TWO hundred patients were injured after being physically restrained by mental health staff, new figures show.

The statistics from Lancashire Care NHS Foundation Trust have prompted concern from mental health charity Mind, which said the trust had more than 3,000 ‘restraint incidents’ last year, one of the highest totals in England.

Mind says some patients are likely to have been subjected to ‘face down restraint’, but the trust said it did not hold that information.

Mind chief executive Paul Farmer said: “Physical restraint can be humiliating, dangerous and even life-threatening, and the huge variation in use indicates some trusts are using it too quickly.

“Face-down restraint, when a person is pinned face-down on the floor, is particularly dangerous. It has no place in modern healthcare.”

He pointed to the case of David ‘Rocky’ Bennett, who died after face-down restraint at a mental health unit in Norfolk in 1998. Since then there have been at least 13 restraint-related deaths of people detained under the Mental Health Act, the charity said.

Lancashire Care has reported 3,018 physical restraint incidents in 2011/12, 200 of which resulted in an injury.

The next highest total in the North West was 1,538, reported by Cheshire and Wirral Partnership NHS Foundation Trust.

The lowest was 226 by Cumbria Partnership NHS Foundation Trust.

Some trusts revealed the number of face-down restraints, which showed at least 3,400 nationally.

Mr Farmer said: “We know healthcare staff do a challenging job and sometimes need to make difficult decisions very quickly, but physical restraint should only be used as the last resort.”
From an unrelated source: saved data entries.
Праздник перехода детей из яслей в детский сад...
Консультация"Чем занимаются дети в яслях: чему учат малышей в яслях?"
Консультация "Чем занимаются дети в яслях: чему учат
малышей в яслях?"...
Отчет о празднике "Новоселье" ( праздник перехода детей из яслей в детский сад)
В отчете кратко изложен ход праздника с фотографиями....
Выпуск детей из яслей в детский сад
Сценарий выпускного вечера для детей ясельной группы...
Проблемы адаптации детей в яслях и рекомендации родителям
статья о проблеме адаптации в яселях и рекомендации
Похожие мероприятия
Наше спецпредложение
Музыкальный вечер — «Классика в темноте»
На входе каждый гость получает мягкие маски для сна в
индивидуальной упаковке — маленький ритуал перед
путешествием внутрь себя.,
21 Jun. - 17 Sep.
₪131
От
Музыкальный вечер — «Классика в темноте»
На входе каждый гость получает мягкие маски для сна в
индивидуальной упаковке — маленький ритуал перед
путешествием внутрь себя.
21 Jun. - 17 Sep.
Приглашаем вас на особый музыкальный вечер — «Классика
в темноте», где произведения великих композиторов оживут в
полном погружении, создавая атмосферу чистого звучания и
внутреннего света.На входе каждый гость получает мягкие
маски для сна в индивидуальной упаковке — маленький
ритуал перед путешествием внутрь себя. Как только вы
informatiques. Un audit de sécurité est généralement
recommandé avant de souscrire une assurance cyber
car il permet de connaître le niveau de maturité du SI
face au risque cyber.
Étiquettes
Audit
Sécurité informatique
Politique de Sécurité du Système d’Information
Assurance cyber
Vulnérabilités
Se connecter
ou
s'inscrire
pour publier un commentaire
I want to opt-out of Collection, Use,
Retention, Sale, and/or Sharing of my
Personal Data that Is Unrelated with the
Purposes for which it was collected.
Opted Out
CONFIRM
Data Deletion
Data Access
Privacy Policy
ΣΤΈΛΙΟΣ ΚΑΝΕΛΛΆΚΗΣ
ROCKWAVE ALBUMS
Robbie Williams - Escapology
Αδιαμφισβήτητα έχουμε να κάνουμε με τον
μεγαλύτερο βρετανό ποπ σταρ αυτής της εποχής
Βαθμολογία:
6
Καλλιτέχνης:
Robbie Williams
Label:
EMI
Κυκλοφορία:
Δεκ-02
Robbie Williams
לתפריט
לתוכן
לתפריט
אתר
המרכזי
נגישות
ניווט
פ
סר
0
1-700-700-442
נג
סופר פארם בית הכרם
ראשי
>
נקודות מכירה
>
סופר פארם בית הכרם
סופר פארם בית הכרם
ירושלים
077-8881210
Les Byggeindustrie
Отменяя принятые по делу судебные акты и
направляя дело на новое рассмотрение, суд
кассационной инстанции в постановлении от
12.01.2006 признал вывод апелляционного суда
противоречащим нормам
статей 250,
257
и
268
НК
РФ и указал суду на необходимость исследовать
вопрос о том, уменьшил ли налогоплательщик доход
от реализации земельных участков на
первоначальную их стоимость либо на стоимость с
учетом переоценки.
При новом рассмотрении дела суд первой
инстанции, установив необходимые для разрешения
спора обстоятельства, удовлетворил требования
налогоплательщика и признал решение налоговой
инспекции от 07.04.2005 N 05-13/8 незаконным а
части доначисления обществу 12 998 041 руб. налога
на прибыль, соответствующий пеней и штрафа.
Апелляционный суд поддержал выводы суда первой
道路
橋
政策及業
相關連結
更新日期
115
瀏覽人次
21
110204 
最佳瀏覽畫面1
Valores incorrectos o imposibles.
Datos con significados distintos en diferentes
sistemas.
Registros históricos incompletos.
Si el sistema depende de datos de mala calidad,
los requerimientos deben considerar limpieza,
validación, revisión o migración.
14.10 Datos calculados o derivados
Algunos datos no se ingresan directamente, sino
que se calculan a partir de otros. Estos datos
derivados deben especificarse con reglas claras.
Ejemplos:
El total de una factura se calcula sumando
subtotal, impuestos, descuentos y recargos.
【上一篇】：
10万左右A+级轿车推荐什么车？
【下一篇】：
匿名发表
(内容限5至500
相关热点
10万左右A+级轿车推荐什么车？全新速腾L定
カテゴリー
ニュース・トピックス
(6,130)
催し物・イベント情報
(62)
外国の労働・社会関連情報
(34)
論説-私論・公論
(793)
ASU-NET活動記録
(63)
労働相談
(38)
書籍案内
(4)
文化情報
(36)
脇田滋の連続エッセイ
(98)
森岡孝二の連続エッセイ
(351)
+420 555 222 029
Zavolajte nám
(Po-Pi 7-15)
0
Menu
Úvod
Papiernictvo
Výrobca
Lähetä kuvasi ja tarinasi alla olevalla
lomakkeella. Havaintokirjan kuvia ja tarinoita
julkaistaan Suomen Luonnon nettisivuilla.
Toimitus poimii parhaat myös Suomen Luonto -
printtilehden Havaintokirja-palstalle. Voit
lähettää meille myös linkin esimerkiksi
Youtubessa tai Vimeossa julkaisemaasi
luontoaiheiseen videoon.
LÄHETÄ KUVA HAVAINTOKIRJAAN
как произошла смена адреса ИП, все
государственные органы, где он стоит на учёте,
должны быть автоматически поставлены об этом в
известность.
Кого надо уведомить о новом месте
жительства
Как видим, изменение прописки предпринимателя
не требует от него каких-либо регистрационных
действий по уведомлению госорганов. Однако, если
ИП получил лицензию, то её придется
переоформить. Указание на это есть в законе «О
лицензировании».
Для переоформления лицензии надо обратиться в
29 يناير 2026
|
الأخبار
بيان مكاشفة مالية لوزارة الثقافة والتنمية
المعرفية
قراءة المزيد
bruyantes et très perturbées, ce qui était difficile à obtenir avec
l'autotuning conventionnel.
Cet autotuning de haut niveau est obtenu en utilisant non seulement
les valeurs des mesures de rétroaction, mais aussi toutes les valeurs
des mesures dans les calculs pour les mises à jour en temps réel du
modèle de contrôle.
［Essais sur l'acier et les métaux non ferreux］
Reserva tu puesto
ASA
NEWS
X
A spokesman for Lancashire Care said: “Lancashire Care prides itself on having a culture where the reporting of incidents, no matter how minimal, is actively encouraged.

“The trust is a major provider of acute mental health and specialist services across a large geographical area and as such, the figures should be viewed in the context of the trust’s overall service provision.

“As well as its mental health inpatient wards, the trust has also reported figures from its secure services inpatient units, acquired brain injury service and child and adolescent inpatient units.”